Confirmed: The NM Office of the State Auditor produced a special audit of the Village of Cuba, posted by the village May 11, 2026 and presented publicly May 19, 2026. RealClearInvestigations / OpenTheBooks characterized it as a sustained, indefensible breakdown in accountability over public funds.

Confirmed: In 2025 the NM State Ethics Commission settled with Mayor Denny Herrera over a fuel directive steering village business to his own gas station; he paid $2,500 to the state and $1,000 to the village, with no admission of wrongdoing.

Context: New Mexico is a Democratic-run state; State Auditor Joseph Maestas (D) is the watchdog whose office ordered and produced the audit.

Open: Whether any findings are referred for further investigation, whether the village comes current on its audits, and what corrective controls are adopted.

§ 05 / The Pattern Above the Village

Cuba is not an outlier in New Mexico so much as the small end of a pattern. The same State Auditor’s office that examined the village has delivered far larger special audits elsewhere in the state — including Mora County, where investigators flagged disaster funds that were not clearly tracked and public money spent renovating a privately owned historic theater, and Doña Ana County, where the auditor expressed “grave concern” over governance and financial oversight. (Those county-level findings come from separate audits not listed in the sources below.)

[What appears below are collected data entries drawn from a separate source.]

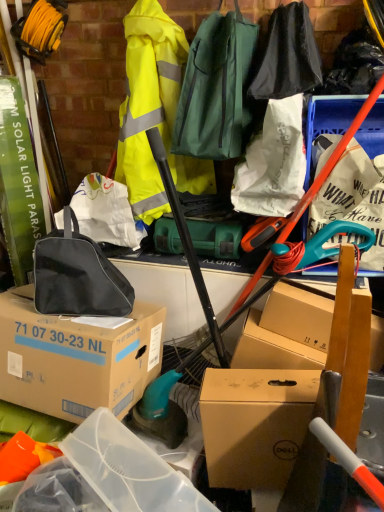 This screenshot has width=384, height=512. What do you see at coordinates (76, 357) in the screenshot?
I see `brown cardboard box at center, arranged as the second box when viewed from the right` at bounding box center [76, 357].

This screenshot has height=512, width=384. What do you see at coordinates (255, 424) in the screenshot? I see `brown cardboard box at center, which is the 2th box from left to right` at bounding box center [255, 424].

This screenshot has height=512, width=384. What are the coordinates of `green fabric bag at upper center, placed as the 2th luggage and bags when sorted from bottom to top` in the screenshot? It's located at (216, 89).

Image resolution: width=384 pixels, height=512 pixels. Find the location of `the 2nd clothing located above the white paper bag at upper center, which ranks as the second clothing in left-to-right order (from a real-world perspective)`. the 2nd clothing located above the white paper bag at upper center, which ranks as the second clothing in left-to-right order (from a real-world perspective) is located at coordinates (288, 56).

Can you confirm if black fabric bag at upper center, the 1th clothing positioned from the right, is smaller than white paper bag at upper center, which is the 2th clothing from right to left?

No.

From the image's perspective, would you say black fabric bag at upper center, placed as the 3th clothing when sorted from left to right, is positioned over white paper bag at upper center, which ranks as the second clothing in left-to-right order?

Yes, from the image's perspective, black fabric bag at upper center, placed as the 3th clothing when sorted from left to right, is above white paper bag at upper center, which ranks as the second clothing in left-to-right order.

Which is more to the left, black fabric bag at upper center, the 1th clothing positioned from the right, or white paper bag at upper center, which ranks as the second clothing in left-to-right order?

Positioned to the left is white paper bag at upper center, which ranks as the second clothing in left-to-right order.

Based on the photo, considering the sizes of objects black fabric bag at center-left, arranged as the 1th luggage and bags when viewed from the left, and brown cardboard box at center, which is the 2th box from left to right, in the image provided, who is thinner, black fabric bag at center-left, arranged as the 1th luggage and bags when viewed from the left, or brown cardboard box at center, which is the 2th box from left to right,?

black fabric bag at center-left, arranged as the 1th luggage and bags when viewed from the left, is thinner.

Is black fabric bag at center-left, which is counted as the 1th luggage and bags, starting from the bottom, inside the boundaries of brown cardboard box at center, the first box when ordered from right to left, or outside?

black fabric bag at center-left, which is counted as the 1th luggage and bags, starting from the bottom, cannot be found inside brown cardboard box at center, the first box when ordered from right to left.

I want to click on box that is the 2nd object located below the black fabric bag at center-left, arranged as the 2th luggage and bags when viewed from the top (from the image's perspective), so click(x=255, y=424).

Considering the sizes of objects black fabric bag at center-left, arranged as the 2th luggage and bags when viewed from the top, and brown cardboard box at center, the first box when ordered from right to left, in the image provided, who is bigger, black fabric bag at center-left, arranged as the 2th luggage and bags when viewed from the top, or brown cardboard box at center, the first box when ordered from right to left,?

With larger size is brown cardboard box at center, the first box when ordered from right to left.

Is high-visibility yellow jacket at upper center, marked as the first clothing in a left-to-right arrangement, completely or partially outside of black fabric bag at upper center, placed as the 3th clothing when sorted from left to right?

high-visibility yellow jacket at upper center, marked as the first clothing in a left-to-right arrangement, lies outside black fabric bag at upper center, placed as the 3th clothing when sorted from left to right,'s area.

Which object is positioned more to the left, high-visibility yellow jacket at upper center, arranged as the third clothing when viewed from the right, or black fabric bag at upper center, placed as the 3th clothing when sorted from left to right?

Positioned to the left is high-visibility yellow jacket at upper center, arranged as the third clothing when viewed from the right.

Is high-visibility yellow jacket at upper center, arranged as the third clothing when viewed from the right, beside black fabric bag at upper center, the 1th clothing positioned from the right?

high-visibility yellow jacket at upper center, arranged as the third clothing when viewed from the right, and black fabric bag at upper center, the 1th clothing positioned from the right, are clearly separated.

Considering the relative sizes of high-visibility yellow jacket at upper center, arranged as the third clothing when viewed from the right, and black fabric bag at upper center, the 1th clothing positioned from the right, in the image provided, is high-visibility yellow jacket at upper center, arranged as the third clothing when viewed from the right, thinner than black fabric bag at upper center, the 1th clothing positioned from the right,?

Yes.

Is green fabric bag at upper center, placed as the 2th luggage and bags when sorted from bottom to top, looking in the opposite direction of brown cardboard box at center, arranged as the second box when viewed from the right?

No.

Identify the location of box on the left of the green fabric bag at upper center, arranged as the 1th luggage and bags when viewed from the top. (76, 357).

Could brown cardboard box at center, which ranks as the first box in left-to-right order, be considered to be inside green fabric bag at upper center, placed as the 2th luggage and bags when sorted from bottom to top?

Actually, brown cardboard box at center, which ranks as the first box in left-to-right order, is outside green fabric bag at upper center, placed as the 2th luggage and bags when sorted from bottom to top.

Considering the positions of points (238, 136) and (155, 361), is point (238, 136) closer to camera compared to point (155, 361)?

Yes, point (238, 136) is in front of point (155, 361).

From the image's perspective, which box is the 1st one below the white paper bag at upper center, which ranks as the second clothing in left-to-right order? Please provide its 2D coordinates.

[(76, 357)]

Consider the image. From a real-world perspective, relative to brown cardboard box at center, which ranks as the first box in left-to-right order, is white paper bag at upper center, which is the 2th clothing from right to left, vertically above or below?

Clearly, from a real-world perspective, white paper bag at upper center, which is the 2th clothing from right to left, is above brown cardboard box at center, which ranks as the first box in left-to-right order.

How different are the orientations of white paper bag at upper center, which ranks as the second clothing in left-to-right order, and brown cardboard box at center, arranged as the second box when viewed from the right, in degrees?

The angular difference between white paper bag at upper center, which ranks as the second clothing in left-to-right order, and brown cardboard box at center, arranged as the second box when viewed from the right, is 1.72 degrees.

Does point (256, 136) appear closer or farther from the camera than point (138, 378)?

Point (256, 136) is positioned farther from the camera compared to point (138, 378).

What's the angular difference between brown cardboard box at center, which is the 2th box from left to right, and white paper bag at upper right's facing directions?

The angular difference between brown cardboard box at center, which is the 2th box from left to right, and white paper bag at upper right is 1.5 degrees.

In terms of height, does brown cardboard box at center, which is the 2th box from left to right, look taller or shorter compared to white paper bag at upper right?

In the image, brown cardboard box at center, which is the 2th box from left to right, appears to be shorter than white paper bag at upper right.

Is brown cardboard box at center, the first box when ordered from right to left, facing away from white paper bag at upper right?

brown cardboard box at center, the first box when ordered from right to left, is not turned away from white paper bag at upper right.

From a real-world perspective, relative to white paper bag at upper right, is brown cardboard box at center, which is the 2th box from left to right, vertically above or below?

brown cardboard box at center, which is the 2th box from left to right, is below white paper bag at upper right.

Considering the sizes of objects green fabric bag at upper center, arranged as the 1th luggage and bags when viewed from the top, and white paper bag at upper right in the image provided, who is smaller, green fabric bag at upper center, arranged as the 1th luggage and bags when viewed from the top, or white paper bag at upper right?

white paper bag at upper right is smaller.

Can you confirm if green fabric bag at upper center, arranged as the 1th luggage and bags when viewed from the top, is wider than white paper bag at upper right?

Yes, green fabric bag at upper center, arranged as the 1th luggage and bags when viewed from the top, is wider than white paper bag at upper right.

In the scene shown: Is green fabric bag at upper center, placed as the 2th luggage and bags when sorted from bottom to top, behind white paper bag at upper right?

No, it is not.

Where is `the 1st clothing behind the white paper bag at upper center, which is the 2th clothing from right to left, starting your count from the anchor`? The width and height of the screenshot is (384, 512). the 1st clothing behind the white paper bag at upper center, which is the 2th clothing from right to left, starting your count from the anchor is located at coordinates (288, 56).

The width and height of the screenshot is (384, 512). Find the location of `the 2nd box below the black fabric bag at center-left, which is counted as the 1th luggage and bags, starting from the bottom (from the image's perspective)`. the 2nd box below the black fabric bag at center-left, which is counted as the 1th luggage and bags, starting from the bottom (from the image's perspective) is located at coordinates (255, 424).

Considering their positions, is brown cardboard box at center, which ranks as the first box in left-to-right order, positioned closer to white paper bag at upper right than high-visibility yellow jacket at upper center, arranged as the third clothing when viewed from the right?

high-visibility yellow jacket at upper center, arranged as the third clothing when viewed from the right, is closer to white paper bag at upper right.

Based on their spatial positions, is brown cardboard box at center, which ranks as the first box in left-to-right order, or high-visibility yellow jacket at upper center, marked as the first clothing in a left-to-right arrangement, further from brown cardboard box at center, the first box when ordered from right to left?

high-visibility yellow jacket at upper center, marked as the first clothing in a left-to-right arrangement, is further to brown cardboard box at center, the first box when ordered from right to left.

From the image, which object appears to be nearer to black fabric bag at center-left, arranged as the 2th luggage and bags when viewed from the top, high-visibility yellow jacket at upper center, arranged as the third clothing when viewed from the right, or white paper bag at upper right?

high-visibility yellow jacket at upper center, arranged as the third clothing when viewed from the right, is positioned closer to the anchor black fabric bag at center-left, arranged as the 2th luggage and bags when viewed from the top.

When comparing their distances from black fabric bag at center-left, which ranks as the second luggage and bags in right-to-left order, does high-visibility yellow jacket at upper center, arranged as the third clothing when viewed from the right, or black fabric bag at upper center, the 1th clothing positioned from the right, seem closer?

high-visibility yellow jacket at upper center, arranged as the third clothing when viewed from the right, is closer to black fabric bag at center-left, which ranks as the second luggage and bags in right-to-left order.

In the scene shown: Estimate the real-world distances between objects in this image. Which object is closer to brown cardboard box at center, arranged as the second box when viewed from the right, green fabric bag at upper center, arranged as the 1th luggage and bags when viewed from the top, or black fabric bag at upper center, placed as the 3th clothing when sorted from left to right?

Based on the image, green fabric bag at upper center, arranged as the 1th luggage and bags when viewed from the top, appears to be nearer to brown cardboard box at center, arranged as the second box when viewed from the right.

Based on the photo, from the image, which object appears to be nearer to brown cardboard box at center, the first box when ordered from right to left, white paper bag at upper right or brown cardboard box at center, arranged as the second box when viewed from the right?

brown cardboard box at center, arranged as the second box when viewed from the right, is closer to brown cardboard box at center, the first box when ordered from right to left.

Which object lies further to the anchor point white paper bag at upper right, high-visibility yellow jacket at upper center, arranged as the third clothing when viewed from the right, or brown cardboard box at center, the first box when ordered from right to left?

brown cardboard box at center, the first box when ordered from right to left.

When comparing their distances from brown cardboard box at center, the first box when ordered from right to left, does high-visibility yellow jacket at upper center, arranged as the third clothing when viewed from the right, or white paper bag at upper center, which ranks as the second clothing in left-to-right order, seem further?

Based on the image, high-visibility yellow jacket at upper center, arranged as the third clothing when viewed from the right, appears to be further to brown cardboard box at center, the first box when ordered from right to left.

Locate an element on the screen. This screenshot has height=512, width=384. luggage and bags between black fabric bag at center-left, which ranks as the second luggage and bags in right-to-left order, and white paper bag at upper right is located at coordinates (216, 89).

I want to click on clothing between black fabric bag at center-left, which ranks as the second luggage and bags in right-to-left order, and white paper bag at upper center, which is the 2th clothing from right to left, from left to right, so click(x=154, y=112).

Locate an element on the screen. Image resolution: width=384 pixels, height=512 pixels. clothing between high-visibility yellow jacket at upper center, marked as the first clothing in a left-to-right arrangement, and brown cardboard box at center, which is the 2th box from left to right, from top to bottom is located at coordinates (273, 163).

In order to click on luggage and bags between high-visibility yellow jacket at upper center, arranged as the third clothing when viewed from the right, and brown cardboard box at center, arranged as the second box when viewed from the right, in the up-down direction in this screenshot , I will do `click(77, 275)`. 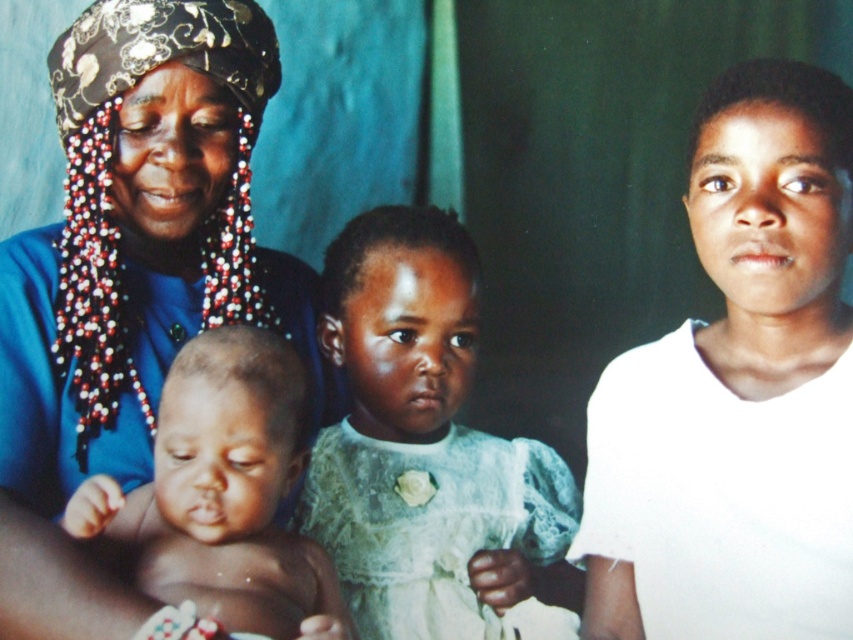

The dollar figures in those county cases dwarf anything a 700-person village could mishandle. But that is exactly why Cuba matters as a “Waste of the Day” entry: the failure mode — missing records, weak controls, late audits, a public official with a private interest in the town’s spending — scales down to the smallest government in the state, and it almost never gets caught until a special audit forces the books open.

OpenTheBooks: Shed a Little Transparency on Gov't and You'll Find Millions in Waste Everywhere
§ 06 / Why a Small-Town Audit Belongs in DOGE Watch

The instinct is to wave off a village of 700 as too small to matter. That instinct is the problem. The dollars at stake in Cuba are modest, but the accountability failure is the same one that, scaled up, costs states and the federal government billions: spending controls that don’t function, records that go missing, and officials whose private interests overlap with the public purse. A “Waste of the Day” that highlights the smallest version of the failure makes the largest versions easier to recognize.

For now the record is narrow and verifiable: a New Mexico special audit found a sustained breakdown in how the Village of Cuba accounted for public money; the village’s mayor had already settled a state ethics finding tied to his own business; and the watchdog that surfaced it all is a Democratic statewide office doing the job small-town transparency depends on. We will update this page as the audit’s referrals and corrective actions firm up the facts.